Share your summary of MLS Course 1

Hi all,

I thought it would be a good exercise for me to summarize what I have learned in MLS Course 1. You might find this helpful to so I encourage you to share your own summary. Maybe we can give each other feedback.

I will post this as the first post in the topic and then begin working on my summary.

3 Likes

it looks good so far, @jesse

thanks for summarising @jesse
I would add a bit on improving the model:
underfit (high bias) → train with larger network (more nodes or layers), or try different algorithms, or train longer, etc…
overfit (high variance) → add regularizations, or more data can help

1 Like

Well, looks like I cannot edit my first post each time since it times out so I will delete and repost as needed?

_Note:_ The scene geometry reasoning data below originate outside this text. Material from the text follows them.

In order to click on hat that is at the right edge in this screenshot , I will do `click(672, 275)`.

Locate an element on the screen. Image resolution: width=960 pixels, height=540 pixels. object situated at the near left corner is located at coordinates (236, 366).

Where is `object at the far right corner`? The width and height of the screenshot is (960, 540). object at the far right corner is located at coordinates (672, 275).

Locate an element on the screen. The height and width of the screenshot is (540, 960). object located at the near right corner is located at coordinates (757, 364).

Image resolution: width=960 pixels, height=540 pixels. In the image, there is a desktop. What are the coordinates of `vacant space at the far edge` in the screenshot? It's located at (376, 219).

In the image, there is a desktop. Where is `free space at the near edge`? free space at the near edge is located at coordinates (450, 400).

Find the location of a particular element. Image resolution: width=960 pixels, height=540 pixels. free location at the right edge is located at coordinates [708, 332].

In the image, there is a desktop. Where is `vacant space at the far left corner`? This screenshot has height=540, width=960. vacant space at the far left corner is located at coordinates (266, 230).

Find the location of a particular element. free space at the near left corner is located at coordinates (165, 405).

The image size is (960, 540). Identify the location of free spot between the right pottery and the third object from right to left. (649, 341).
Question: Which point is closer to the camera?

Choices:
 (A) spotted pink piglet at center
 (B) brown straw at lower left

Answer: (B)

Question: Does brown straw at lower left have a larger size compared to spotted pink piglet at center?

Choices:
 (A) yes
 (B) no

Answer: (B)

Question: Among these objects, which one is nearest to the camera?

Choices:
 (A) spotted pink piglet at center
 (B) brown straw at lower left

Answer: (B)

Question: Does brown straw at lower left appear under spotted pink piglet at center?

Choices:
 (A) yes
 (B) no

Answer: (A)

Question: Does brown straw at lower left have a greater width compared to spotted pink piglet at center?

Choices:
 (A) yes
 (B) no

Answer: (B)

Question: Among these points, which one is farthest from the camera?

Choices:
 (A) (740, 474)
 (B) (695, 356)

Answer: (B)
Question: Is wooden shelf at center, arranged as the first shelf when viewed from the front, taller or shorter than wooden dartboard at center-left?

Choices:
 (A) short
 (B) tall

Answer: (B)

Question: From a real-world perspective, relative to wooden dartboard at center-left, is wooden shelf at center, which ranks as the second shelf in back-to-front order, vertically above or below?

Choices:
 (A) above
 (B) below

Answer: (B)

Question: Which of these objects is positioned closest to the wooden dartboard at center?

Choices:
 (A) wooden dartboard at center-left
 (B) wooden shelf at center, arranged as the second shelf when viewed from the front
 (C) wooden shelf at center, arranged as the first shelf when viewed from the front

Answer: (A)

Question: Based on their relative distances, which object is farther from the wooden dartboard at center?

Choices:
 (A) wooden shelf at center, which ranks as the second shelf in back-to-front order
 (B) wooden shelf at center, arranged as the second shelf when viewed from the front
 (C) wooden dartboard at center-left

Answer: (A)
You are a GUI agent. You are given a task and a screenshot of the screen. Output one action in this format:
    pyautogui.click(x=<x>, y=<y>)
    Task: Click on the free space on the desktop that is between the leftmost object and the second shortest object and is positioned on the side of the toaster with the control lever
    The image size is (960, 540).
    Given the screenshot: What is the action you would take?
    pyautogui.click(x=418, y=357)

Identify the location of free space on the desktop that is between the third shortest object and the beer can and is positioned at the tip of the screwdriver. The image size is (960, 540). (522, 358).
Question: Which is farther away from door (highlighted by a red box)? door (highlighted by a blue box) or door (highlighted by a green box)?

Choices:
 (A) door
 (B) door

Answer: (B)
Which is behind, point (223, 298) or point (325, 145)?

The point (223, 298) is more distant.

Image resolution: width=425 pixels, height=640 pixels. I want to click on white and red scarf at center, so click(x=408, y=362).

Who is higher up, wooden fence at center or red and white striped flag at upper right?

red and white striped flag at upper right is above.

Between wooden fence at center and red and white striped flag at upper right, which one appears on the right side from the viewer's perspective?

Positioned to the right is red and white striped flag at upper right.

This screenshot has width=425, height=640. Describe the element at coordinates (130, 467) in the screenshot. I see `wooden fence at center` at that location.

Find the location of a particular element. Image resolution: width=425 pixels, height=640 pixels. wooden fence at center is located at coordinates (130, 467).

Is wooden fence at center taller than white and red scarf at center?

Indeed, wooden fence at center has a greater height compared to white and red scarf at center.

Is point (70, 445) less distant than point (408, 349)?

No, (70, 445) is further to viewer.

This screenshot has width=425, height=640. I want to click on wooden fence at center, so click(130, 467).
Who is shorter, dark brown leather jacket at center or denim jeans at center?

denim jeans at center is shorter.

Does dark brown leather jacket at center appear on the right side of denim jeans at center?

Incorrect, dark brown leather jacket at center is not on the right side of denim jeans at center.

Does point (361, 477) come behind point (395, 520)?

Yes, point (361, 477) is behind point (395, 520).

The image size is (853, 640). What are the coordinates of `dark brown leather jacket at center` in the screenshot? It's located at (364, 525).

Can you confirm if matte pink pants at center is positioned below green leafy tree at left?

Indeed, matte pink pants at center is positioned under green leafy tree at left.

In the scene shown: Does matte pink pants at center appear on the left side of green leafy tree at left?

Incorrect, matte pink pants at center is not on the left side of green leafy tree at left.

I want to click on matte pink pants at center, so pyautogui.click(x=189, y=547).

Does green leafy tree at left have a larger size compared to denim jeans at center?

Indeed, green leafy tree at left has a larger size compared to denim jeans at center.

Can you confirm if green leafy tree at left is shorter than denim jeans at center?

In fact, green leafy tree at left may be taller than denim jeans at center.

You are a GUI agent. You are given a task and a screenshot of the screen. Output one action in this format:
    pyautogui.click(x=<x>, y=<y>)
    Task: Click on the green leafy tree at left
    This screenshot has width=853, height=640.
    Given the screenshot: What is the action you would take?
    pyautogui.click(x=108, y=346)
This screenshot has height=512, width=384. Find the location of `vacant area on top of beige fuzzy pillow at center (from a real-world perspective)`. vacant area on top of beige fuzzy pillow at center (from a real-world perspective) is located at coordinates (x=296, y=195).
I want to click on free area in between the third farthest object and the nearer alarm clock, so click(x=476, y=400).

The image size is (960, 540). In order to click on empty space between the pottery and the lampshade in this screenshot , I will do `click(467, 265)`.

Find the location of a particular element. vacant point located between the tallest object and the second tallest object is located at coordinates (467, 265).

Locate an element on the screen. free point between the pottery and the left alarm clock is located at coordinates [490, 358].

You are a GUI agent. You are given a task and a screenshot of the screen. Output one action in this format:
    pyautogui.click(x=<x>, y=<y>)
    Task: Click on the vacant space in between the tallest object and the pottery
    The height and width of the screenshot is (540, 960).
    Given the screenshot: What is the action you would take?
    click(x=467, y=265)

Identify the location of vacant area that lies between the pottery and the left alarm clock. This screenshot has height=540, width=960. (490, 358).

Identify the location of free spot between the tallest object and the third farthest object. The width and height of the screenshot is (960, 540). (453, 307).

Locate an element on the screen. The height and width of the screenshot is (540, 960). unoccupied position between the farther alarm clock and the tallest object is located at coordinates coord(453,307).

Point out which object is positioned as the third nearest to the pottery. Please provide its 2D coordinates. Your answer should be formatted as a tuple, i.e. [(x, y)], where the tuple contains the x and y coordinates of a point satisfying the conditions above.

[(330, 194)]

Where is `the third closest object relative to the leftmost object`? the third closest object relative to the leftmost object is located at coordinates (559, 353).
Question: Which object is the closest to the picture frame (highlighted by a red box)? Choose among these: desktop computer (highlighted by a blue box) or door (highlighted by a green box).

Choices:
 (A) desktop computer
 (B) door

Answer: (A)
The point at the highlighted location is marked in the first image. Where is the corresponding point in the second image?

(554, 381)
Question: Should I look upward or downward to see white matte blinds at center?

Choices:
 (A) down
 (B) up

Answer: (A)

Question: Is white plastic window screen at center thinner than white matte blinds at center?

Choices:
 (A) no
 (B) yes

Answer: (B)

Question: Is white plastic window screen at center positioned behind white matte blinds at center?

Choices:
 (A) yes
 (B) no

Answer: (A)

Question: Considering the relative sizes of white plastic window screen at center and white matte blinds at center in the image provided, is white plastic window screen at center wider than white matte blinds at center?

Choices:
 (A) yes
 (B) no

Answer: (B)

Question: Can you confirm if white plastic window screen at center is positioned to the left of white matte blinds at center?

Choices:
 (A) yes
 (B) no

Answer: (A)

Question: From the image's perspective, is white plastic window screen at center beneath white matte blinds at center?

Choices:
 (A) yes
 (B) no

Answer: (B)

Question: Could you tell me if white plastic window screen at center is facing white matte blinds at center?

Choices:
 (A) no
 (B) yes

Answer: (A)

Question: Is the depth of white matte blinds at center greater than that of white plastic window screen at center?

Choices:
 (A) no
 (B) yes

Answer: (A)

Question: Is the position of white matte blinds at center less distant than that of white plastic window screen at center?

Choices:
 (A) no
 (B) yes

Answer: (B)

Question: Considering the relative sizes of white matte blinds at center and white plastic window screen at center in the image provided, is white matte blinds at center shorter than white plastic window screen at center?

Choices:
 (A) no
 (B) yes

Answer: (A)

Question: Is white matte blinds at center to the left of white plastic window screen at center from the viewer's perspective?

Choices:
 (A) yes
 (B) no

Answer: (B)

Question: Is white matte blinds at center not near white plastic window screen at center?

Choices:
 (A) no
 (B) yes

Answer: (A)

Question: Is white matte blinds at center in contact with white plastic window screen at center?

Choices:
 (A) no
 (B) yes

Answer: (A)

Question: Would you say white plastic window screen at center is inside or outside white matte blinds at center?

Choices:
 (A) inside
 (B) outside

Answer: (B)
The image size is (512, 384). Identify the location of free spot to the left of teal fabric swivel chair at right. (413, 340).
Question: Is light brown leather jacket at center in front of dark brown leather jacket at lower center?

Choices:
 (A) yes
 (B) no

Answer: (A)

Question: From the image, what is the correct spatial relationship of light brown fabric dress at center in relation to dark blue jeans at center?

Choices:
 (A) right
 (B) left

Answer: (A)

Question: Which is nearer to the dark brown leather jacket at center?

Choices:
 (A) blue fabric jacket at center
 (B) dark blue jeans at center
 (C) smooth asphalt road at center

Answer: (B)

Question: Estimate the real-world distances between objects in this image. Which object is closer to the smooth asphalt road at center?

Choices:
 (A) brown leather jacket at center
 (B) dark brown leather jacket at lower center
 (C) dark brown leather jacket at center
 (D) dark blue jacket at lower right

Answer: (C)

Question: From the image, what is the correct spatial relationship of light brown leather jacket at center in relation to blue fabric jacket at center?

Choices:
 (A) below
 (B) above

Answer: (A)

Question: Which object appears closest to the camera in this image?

In MLS Course 1 I learned about two kinds of supervised machine learning problems, (1) linear regression and (2) classification. Here, supervised means that the learning algorithm had labels provided.

Linear Regression

univariate linear regression means only one input feature x
General Notation — f_{w,b}(x)=wx+b
Training Set Prediction Notation — f_{w,b}(x^{(i)})=wx^{(i)}+b
multiple linear regression means multiple input features \begin{bmatrix} x_1 & x_2 & \dots & x_n \end{bmatrix} where n is the number of features
General Notation — f_{w,b}(x_1, x_2, ..., x_n)=w_1x_1+w_1x_1+...+w_nx_n+b
Vectorized Notation — f_{\vec{w},b}(\vec{x})=\vec{w} \cdot \vec{x} + b
Training Set Prediction Notation — f_{\vec{w},b}(\vec{x^{(i)}})=\vec{w} \cdot \vec{x^{(i)}} + b

The goal here is to fit a line or curve to a dataset (i.e., model) that can be used to predict “reasonable” values for new values of x (in the context of univariate) or \vec{x} (in the context of multiple).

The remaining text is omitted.